== What to work on ==
The lines you need are those holding the word "Analysis"; pull them from the material.
Top of Provided information
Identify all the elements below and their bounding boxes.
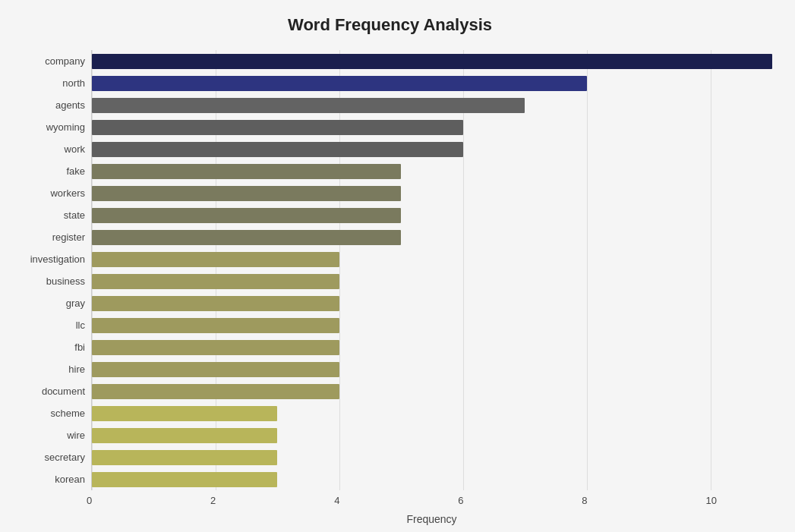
bar [92,76,587,91]
x-axis-title: Frequency [91,513,772,525]
bar-row [92,317,772,334]
bar [92,318,339,333]
y-label: company [45,56,85,66]
chart-title: Word Frequency Analysis [8,15,772,35]
bar [92,230,401,245]
y-label: secretary [45,452,85,462]
y-label: state [64,210,85,220]
bar [92,472,277,487]
y-labels: companynorthagentswyomingworkfakeworkers… [8,50,91,490]
bar-row [92,75,772,92]
bar-row [92,471,772,488]
y-label: scheme [50,408,85,418]
x-tick-label: 4 [334,495,339,506]
bar-row [92,251,772,268]
bar [92,274,339,289]
bar-row [92,141,772,158]
y-label: register [52,232,85,242]
x-tick-label: 0 [87,495,92,506]
grid-line [339,50,340,490]
y-label: agents [55,100,85,110]
y-label: wire [67,430,85,440]
y-label: korean [55,474,85,484]
bar [92,208,401,223]
grid-line [463,50,464,490]
bar [92,384,339,399]
grid-line [711,50,711,490]
bar [92,340,339,355]
bar [92,186,401,201]
bar [92,54,772,69]
bar-row [92,53,772,70]
y-label: business [46,276,85,286]
y-label: fbi [74,342,85,352]
bar [92,120,463,135]
y-label: investigation [30,254,85,264]
y-label: wyoming [46,122,85,132]
bar-row [92,163,772,180]
chart-container: Word Frequency Analysis companynorthagen… [0,0,795,532]
bar [92,362,339,377]
bar-row [92,405,772,422]
bar-row [92,361,772,378]
bar [92,406,277,421]
bar [92,164,401,179]
grid-line [92,50,93,490]
bar [92,142,463,157]
y-label: workers [50,188,85,198]
y-label: north [62,78,85,88]
grid-line [587,50,588,490]
bar-row [92,295,772,312]
y-label: document [42,386,85,396]
x-axis-labels: 0246810 [91,495,772,510]
chart-area: companynorthagentswyomingworkfakeworkers… [8,50,772,490]
bar [92,450,277,465]
x-tick-label: 2 [210,495,216,506]
x-tick-label: 6 [458,495,463,506]
bar-row [92,185,772,202]
bar-row [92,229,772,246]
x-tick-label: 10 [705,495,716,506]
bar [92,98,525,113]
y-label: hire [68,364,85,374]
bar [92,428,277,443]
y-label: work [65,144,85,154]
bar-row [92,383,772,400]
bar-row [92,119,772,136]
bars-area [91,50,772,490]
bar [92,252,339,267]
bar-row [92,273,772,290]
bar-row [92,207,772,224]
grid-line [216,50,216,490]
y-label: llc [76,320,85,330]
bar-row [92,427,772,444]
bar-row [92,339,772,356]
y-label: fake [66,166,85,176]
bar-row [92,97,772,114]
x-tick-label: 8 [582,495,587,506]
bar [92,296,339,311]
bar-row [92,449,772,466]
y-label: gray [66,298,85,308]
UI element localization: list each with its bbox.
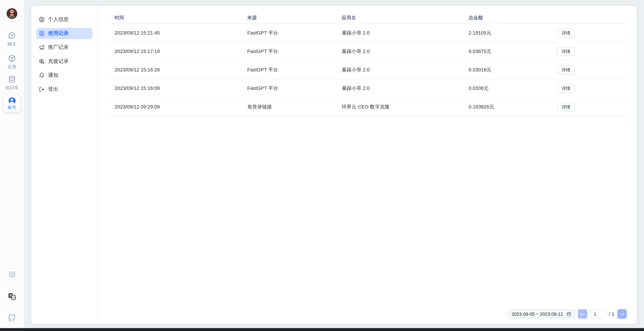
Bottom of Provided information
== Written answer ==
chart-title: Word Frequency Analysis [8,15,772,35]
chart-container: Word Frequency Analysis companynorthagen… [0,0,795,532]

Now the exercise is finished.